------ Data under study ------

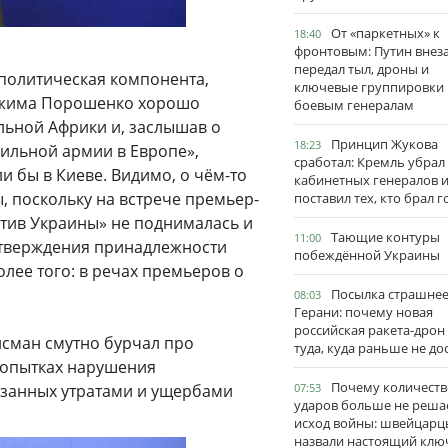
От «паркетных» к
18:40
фронтовым: Путин внез
передал тыл, дроны и
-политическая компонента,
ключевые группировки
ежима Порошенко хорошо
боевым генералам
льной Африки и, заслышав о
Принцип Жукова
18:23
ильной армии в Европе»,
сработал: Кремль убрал
 бы в Киеве. Видимо, о чём-то
кабинетных генералов 
 поскольку на встрече премьер-
поставил тех, кто брал 
отив Украины» не поднималась и
Тающие контуры
11:00
дтверждения принадлежности
побеждённой Украины
олее того: в речах премьеров о
Посылка страшне
08:03
Герани: почему новая
российская ракета-дрон
йсман смутно бурчал про
туда, куда раньше не до
попытках нарушения
Почему количеств
ерзанных утратами и ущербами
07:53
ударов больше не реша
исход войны: швейцарц
назвали настоящий клю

------

§ Instructions to follow
The range begins at the line containing "не поднималась и" and ends at the last line of the entries; reproduce it exactly.

§ Task answer
отив Украины» не поднималась и
Тающие контуры
11:00
дтверждения принадлежности
побеждённой Украины
олее того: в речах премьеров о
Посылка страшне
08:03
Герани: почему новая
российская ракета-дрон
йсман смутно бурчал про
туда, куда раньше не до
попытках нарушения
Почему количеств
ерзанных утратами и ущербами
07:53
ударов больше не реша
исход войны: швейцарц
назвали настоящий клю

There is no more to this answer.